In provincia di Avellino, a Cardito, il 27 gennaio 2019 Giuseppe è stato ammazzato a botte, probabilmente dal compagno della madre, e non è chiaro il ruolo della mamma. Giuseppe aveva 6 anni. Altre botte sono toccate alla sorella di 7. Alla piccola di 4 anni non è successo niente. Niente…!?
C’era un bimbo, 7 anni
ora è morto e altri danni
han toccato le sorelle.
Botte sì, e non solo quelle.
La vergogna, la sciagura
poi lo strazio, la paura
e senz’altro il tradimento
che distrugge il sentimento
di fiducia nel futuro
e al suo posto mette un muro.
È la bimba che ha parlato
e qualcosa ci ha insegnato.
A smontare l’omertà
raccontando la realtà
sull’inferno che si è chiuso
con cui tanti hanno colluso.
C’era un bimbo, era Giuseppe.
La violenza si interrompe
dopo avere superato
ogni limite pensato.
C’era un bimbo e non c’è più.
Non lo digerisco, e tu?
Le filastrocche giudiziarie
I tribunali per i minorenni prendono ogni giorno decisioni difficili. Scelte delicate, suscettibili certo di errore ma orientate ogni volta sulla valutazione dei rischi e dei danni che un minore patisce, molto spesso per mano degli adulti a lui più vicini vale a dire i suoi genitori e i familiari più stretti.
Negli ultimi anni una retorica mielosa e in bianco e nero ha raccontato storie dove i buoni erano ben distinti dai cattivi e dove la conclusione era invariabilmente una sola: i bambini e i ragazzi devono crescere con i loro genitori. Con loro, chiunque essi siano e comunque si comportino.
Ogni altro intervento, anche quando è temporaneo e di stimolo al cambiamento per giungere a relazioni familiari più serene, viene presentato come crudeltà, come ingiustizia. Avrebbe, ciascun genitore, il diritto di fare dei propri figli tutto ciò che vuole - e di evitare il dolore, per sé e per il bambino. Piuttosto la perversione, il maltrattamento, l'incertezza endemica. Tutto sembra meglio della sofferenza che sta dentro alla crisi e alla necessità di cambiare.

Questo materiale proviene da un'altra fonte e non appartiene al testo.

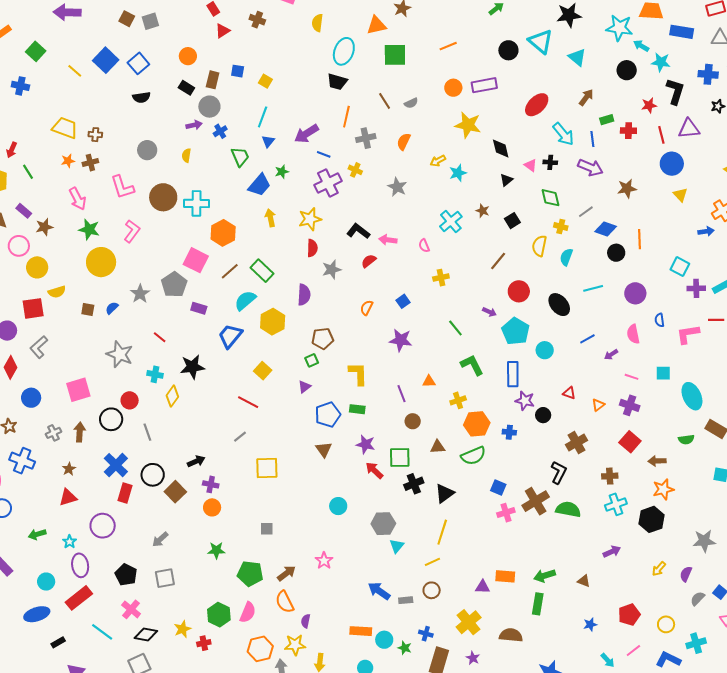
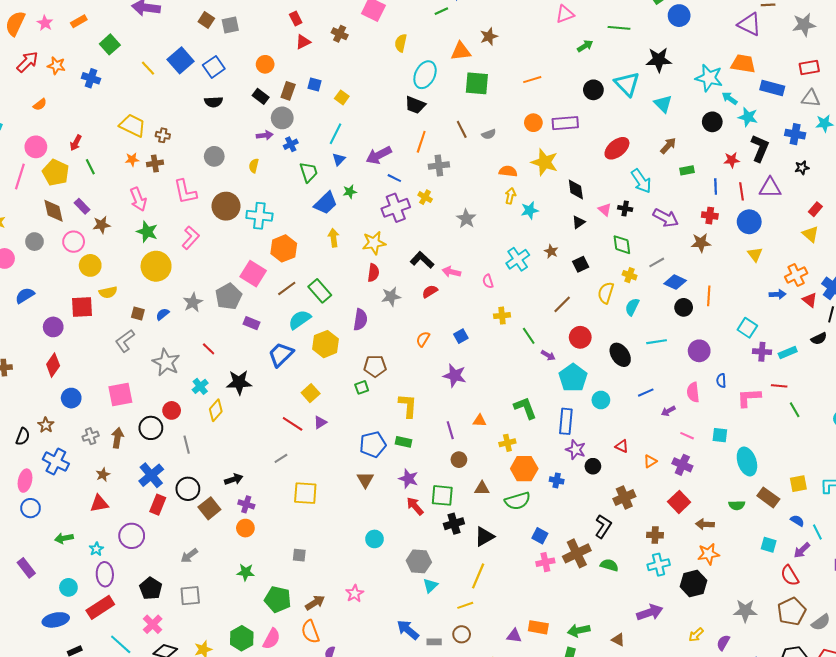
red cross: (628, 131) -> (710, 216), moved
blue line: (592, 139) -> (716, 186), moved
orange semicircle: (404, 142) -> (508, 171), moved, turned 66
yellow arrow: (438, 161) -> (510, 196), turned 126
green line: (455, 328) -> (529, 336), moved
gray L-shape: (39, 347) -> (125, 341), moved
cyan cross: (155, 374) -> (200, 386), turned 35
purple triangle: (304, 387) -> (320, 422), moved
green semicircle: (568, 509) -> (609, 565), size x0.7
purple arrow: (612, 552) -> (650, 612), size x1.4

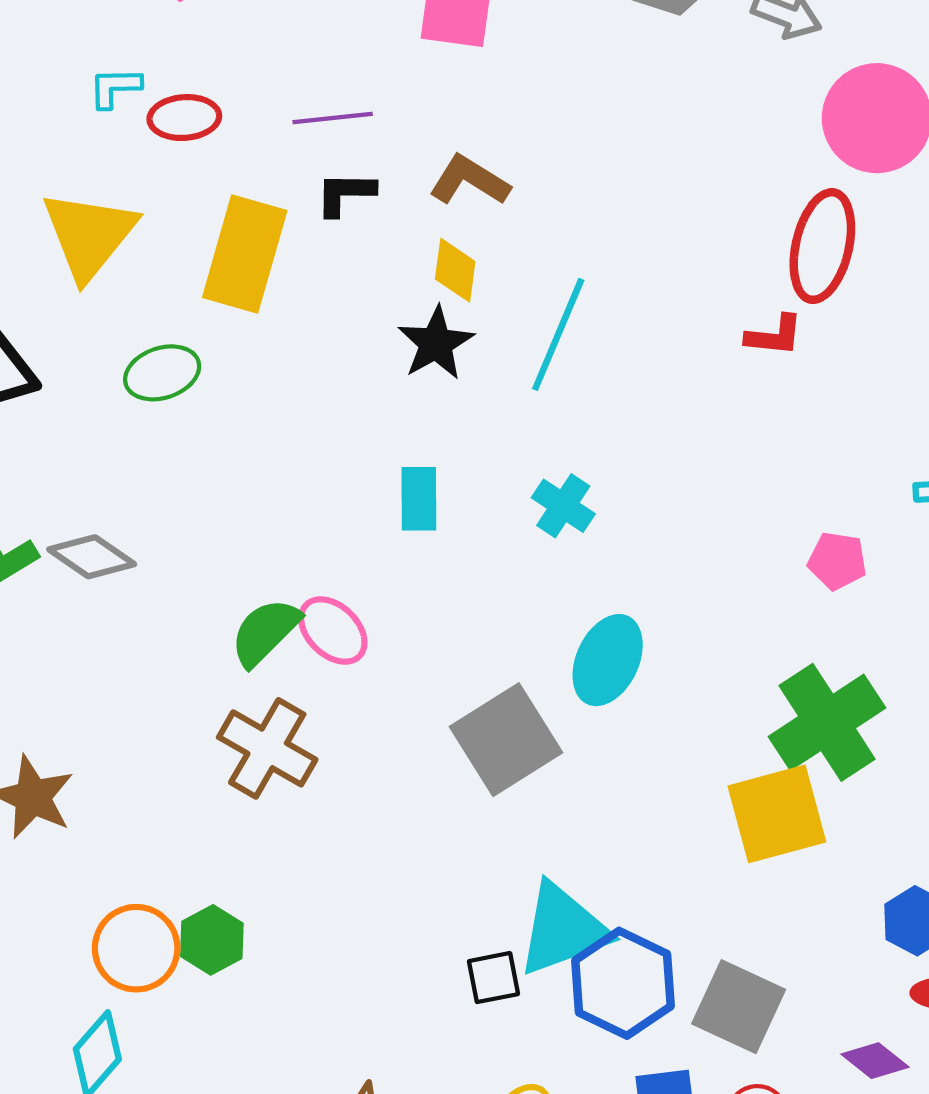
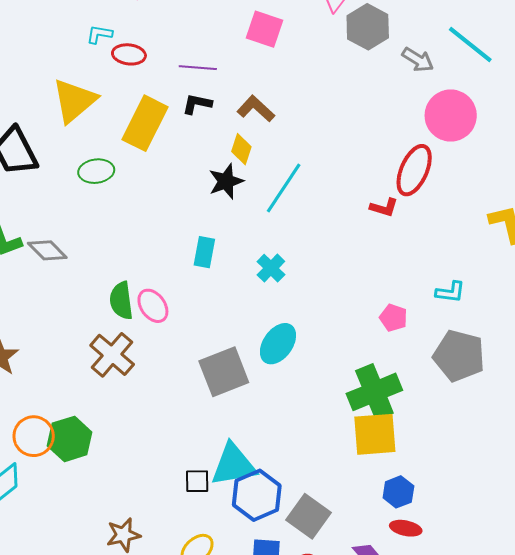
green semicircle: (265, 632) -> (121, 301), turned -63
yellow square: (777, 814) -> (375, 434), moved
green hexagon: (212, 940) -> (70, 439), size x1.4

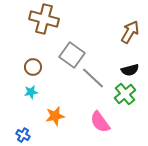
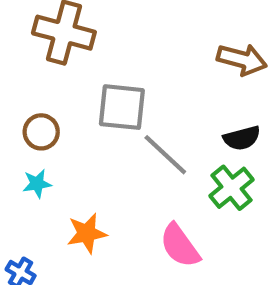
brown arrow: (130, 32) -> (242, 60), turned 75
gray square: (72, 55) -> (122, 107), turned -30

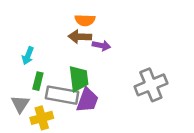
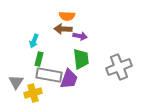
cyan arrow: (28, 56) -> (34, 41), moved
green trapezoid: (79, 79) -> (81, 59), moved
green rectangle: (38, 81) -> (39, 59), moved

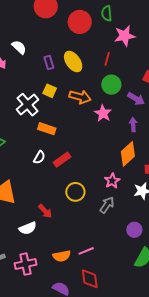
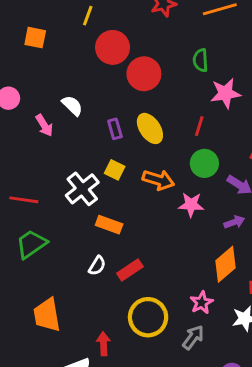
red circle: (80, 22) -> (144, 74), moved
pink star: (103, 113) -> (191, 205), turned -30
purple arrow: (133, 125) -> (234, 222), turned 72
yellow circle: (75, 192) -> (148, 317), size x1.4
red arrow: (45, 211) -> (103, 344), turned -140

Il cinismo infantile dell'autrice che racconta scelte giudiziarie estreme, eppure ordinarie nelle aula dei tribunali per i minorenni, è uno sberleffo a questa logica e un modo per affermare una volta di più che i bambini e i ragazzi sono persone. Non proprietà, non appendici degli adulti ma persone, soggetti di diritto, nei cui panni occorre provare a mettersi e che è opportuno disporsi ad ascoltare in ogni singola e distinta decisione che riguardi da vicino la loro vita.